• [Source information]
-- Opening Marker --
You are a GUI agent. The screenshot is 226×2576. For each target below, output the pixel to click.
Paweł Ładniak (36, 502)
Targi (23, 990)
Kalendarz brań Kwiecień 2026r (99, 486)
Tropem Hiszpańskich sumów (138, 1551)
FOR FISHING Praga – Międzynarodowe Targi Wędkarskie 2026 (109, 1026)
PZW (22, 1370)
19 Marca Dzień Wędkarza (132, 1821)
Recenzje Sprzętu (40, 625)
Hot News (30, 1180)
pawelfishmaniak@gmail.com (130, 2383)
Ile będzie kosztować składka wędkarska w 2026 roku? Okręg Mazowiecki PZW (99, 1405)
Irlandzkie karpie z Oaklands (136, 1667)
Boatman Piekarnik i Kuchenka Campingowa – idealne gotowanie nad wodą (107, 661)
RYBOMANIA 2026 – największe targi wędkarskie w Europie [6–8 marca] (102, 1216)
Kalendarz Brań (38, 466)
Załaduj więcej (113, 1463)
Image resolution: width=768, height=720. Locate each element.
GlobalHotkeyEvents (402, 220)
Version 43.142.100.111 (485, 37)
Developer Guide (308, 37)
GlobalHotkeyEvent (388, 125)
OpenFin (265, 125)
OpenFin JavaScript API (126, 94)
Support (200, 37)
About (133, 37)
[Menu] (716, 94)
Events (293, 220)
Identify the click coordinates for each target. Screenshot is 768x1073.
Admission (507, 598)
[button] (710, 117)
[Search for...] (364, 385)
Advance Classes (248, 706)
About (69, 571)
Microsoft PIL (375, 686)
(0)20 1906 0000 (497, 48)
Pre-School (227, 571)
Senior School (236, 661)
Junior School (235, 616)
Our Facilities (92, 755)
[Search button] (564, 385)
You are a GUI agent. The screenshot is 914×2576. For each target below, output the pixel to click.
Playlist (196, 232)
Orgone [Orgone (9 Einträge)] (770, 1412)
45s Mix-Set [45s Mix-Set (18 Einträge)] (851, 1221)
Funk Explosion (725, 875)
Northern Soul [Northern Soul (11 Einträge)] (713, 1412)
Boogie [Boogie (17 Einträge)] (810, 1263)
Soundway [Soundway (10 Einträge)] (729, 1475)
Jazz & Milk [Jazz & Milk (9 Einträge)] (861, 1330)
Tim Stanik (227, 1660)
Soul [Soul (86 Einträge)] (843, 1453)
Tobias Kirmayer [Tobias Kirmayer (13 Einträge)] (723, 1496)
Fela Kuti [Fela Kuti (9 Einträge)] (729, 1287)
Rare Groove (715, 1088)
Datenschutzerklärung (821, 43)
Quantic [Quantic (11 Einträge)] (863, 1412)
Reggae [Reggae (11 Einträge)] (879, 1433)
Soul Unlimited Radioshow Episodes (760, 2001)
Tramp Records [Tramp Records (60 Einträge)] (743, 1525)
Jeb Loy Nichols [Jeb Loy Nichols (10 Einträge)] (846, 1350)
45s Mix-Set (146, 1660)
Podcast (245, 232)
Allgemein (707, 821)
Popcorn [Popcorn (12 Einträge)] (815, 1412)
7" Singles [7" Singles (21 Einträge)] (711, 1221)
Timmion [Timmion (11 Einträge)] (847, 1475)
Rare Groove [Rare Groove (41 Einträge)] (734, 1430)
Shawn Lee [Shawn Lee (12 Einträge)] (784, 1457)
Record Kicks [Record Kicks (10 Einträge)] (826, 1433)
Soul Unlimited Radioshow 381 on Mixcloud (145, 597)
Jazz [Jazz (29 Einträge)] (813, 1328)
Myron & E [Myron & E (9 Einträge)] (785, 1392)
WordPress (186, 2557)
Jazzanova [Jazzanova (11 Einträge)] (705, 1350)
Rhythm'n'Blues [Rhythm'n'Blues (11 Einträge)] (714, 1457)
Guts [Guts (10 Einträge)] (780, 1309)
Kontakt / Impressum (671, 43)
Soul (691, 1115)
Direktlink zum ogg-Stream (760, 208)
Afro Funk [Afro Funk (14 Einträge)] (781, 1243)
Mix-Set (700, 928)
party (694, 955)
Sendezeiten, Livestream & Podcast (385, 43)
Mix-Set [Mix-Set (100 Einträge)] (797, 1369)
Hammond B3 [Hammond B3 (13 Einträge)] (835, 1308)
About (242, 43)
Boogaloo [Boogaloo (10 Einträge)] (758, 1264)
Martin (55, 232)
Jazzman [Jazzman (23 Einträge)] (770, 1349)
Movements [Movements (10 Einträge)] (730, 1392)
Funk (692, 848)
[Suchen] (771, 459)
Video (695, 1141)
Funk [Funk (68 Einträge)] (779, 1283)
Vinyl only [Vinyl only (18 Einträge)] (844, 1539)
-- Closing Marker --
• [Work request] All of the data must be written out again, exactly as it stands.

• [Response area]
You are a GUI agent. The screenshot is 226×2576. For each target below, output the pixel to click.
Paweł Ładniak (36, 502)
Targi (23, 990)
Kalendarz brań Kwiecień 2026r (99, 486)
Tropem Hiszpańskich sumów (138, 1551)
FOR FISHING Praga – Międzynarodowe Targi Wędkarskie 2026 (109, 1026)
PZW (22, 1370)
19 Marca Dzień Wędkarza (132, 1821)
Recenzje Sprzętu (40, 625)
Hot News (30, 1180)
pawelfishmaniak@gmail.com (130, 2383)
Ile będzie kosztować składka wędkarska w 2026 roku? Okręg Mazowiecki PZW (99, 1405)
Irlandzkie karpie z Oaklands (136, 1667)
Boatman Piekarnik i Kuchenka Campingowa – idealne gotowanie nad wodą (107, 661)
RYBOMANIA 2026 – największe targi wędkarskie w Europie [6–8 marca] (102, 1216)
Kalendarz Brań (38, 466)
Załaduj więcej (113, 1463)
Image resolution: width=768, height=720. Locate each element.
GlobalHotkeyEvents (402, 220)
Version 43.142.100.111 (485, 37)
Developer Guide (308, 37)
GlobalHotkeyEvent (388, 125)
OpenFin (265, 125)
OpenFin JavaScript API (126, 94)
Support (200, 37)
About (133, 37)
[Menu] (716, 94)
Events (293, 220)
Identify the click coordinates for each target. Screenshot is 768x1073.
Admission (507, 598)
[button] (710, 117)
[Search for...] (364, 385)
Advance Classes (248, 706)
About (69, 571)
Microsoft PIL (375, 686)
(0)20 1906 0000 (497, 48)
Pre-School (227, 571)
Senior School (236, 661)
Junior School (235, 616)
Our Facilities (92, 755)
[Search button] (564, 385)
You are a GUI agent. The screenshot is 914×2576. For each target below, output the pixel to click.
Playlist (196, 232)
Orgone [Orgone (9 Einträge)] (770, 1412)
45s Mix-Set [45s Mix-Set (18 Einträge)] (851, 1221)
Funk Explosion (725, 875)
Northern Soul [Northern Soul (11 Einträge)] (713, 1412)
Boogie [Boogie (17 Einträge)] (810, 1263)
Soundway [Soundway (10 Einträge)] (729, 1475)
Jazz & Milk [Jazz & Milk (9 Einträge)] (861, 1330)
Tim Stanik (227, 1660)
Soul [Soul (86 Einträge)] (843, 1453)
Tobias Kirmayer [Tobias Kirmayer (13 Einträge)] (723, 1496)
Fela Kuti [Fela Kuti (9 Einträge)] (729, 1287)
Rare Groove (715, 1088)
Datenschutzerklärung (821, 43)
Quantic [Quantic (11 Einträge)] (863, 1412)
Reggae [Reggae (11 Einträge)] (879, 1433)
Soul Unlimited Radioshow Episodes (760, 2001)
Tramp Records [Tramp Records (60 Einträge)] (743, 1525)
Jeb Loy Nichols [Jeb Loy Nichols (10 Einträge)] (846, 1350)
45s Mix-Set (146, 1660)
Podcast (245, 232)
Allgemein (707, 821)
Popcorn [Popcorn (12 Einträge)] (815, 1412)
7" Singles [7" Singles (21 Einträge)] (711, 1221)
Timmion [Timmion (11 Einträge)] (847, 1475)
Rare Groove [Rare Groove (41 Einträge)] (734, 1430)
Shawn Lee [Shawn Lee (12 Einträge)] (784, 1457)
Record Kicks [Record Kicks (10 Einträge)] (826, 1433)
Soul Unlimited Radioshow 381 on Mixcloud (145, 597)
Jazz [Jazz (29 Einträge)] (813, 1328)
Myron & E [Myron & E (9 Einträge)] (785, 1392)
WordPress (186, 2557)
Jazzanova [Jazzanova (11 Einträge)] (705, 1350)
Rhythm'n'Blues [Rhythm'n'Blues (11 Einträge)] (714, 1457)
Guts [Guts (10 Einträge)] (780, 1309)
Kontakt / Impressum (671, 43)
Soul (691, 1115)
Direktlink zum ogg-Stream (760, 208)
Afro Funk [Afro Funk (14 Einträge)] (781, 1243)
Mix-Set (700, 928)
party (694, 955)
Sendezeiten, Livestream & Podcast (385, 43)
Mix-Set [Mix-Set (100 Einträge)] (797, 1369)
Hammond B3 [Hammond B3 (13 Einträge)] (835, 1308)
About (242, 43)
Boogaloo [Boogaloo (10 Einträge)] (758, 1264)
Martin (55, 232)
Jazzman [Jazzman (23 Einträge)] (770, 1349)
Movements [Movements (10 Einträge)] (730, 1392)
Funk (692, 848)
[Suchen] (771, 459)
Video (695, 1141)
Funk [Funk (68 Einträge)] (779, 1283)
Vinyl only [Vinyl only (18 Einträge)] (844, 1539)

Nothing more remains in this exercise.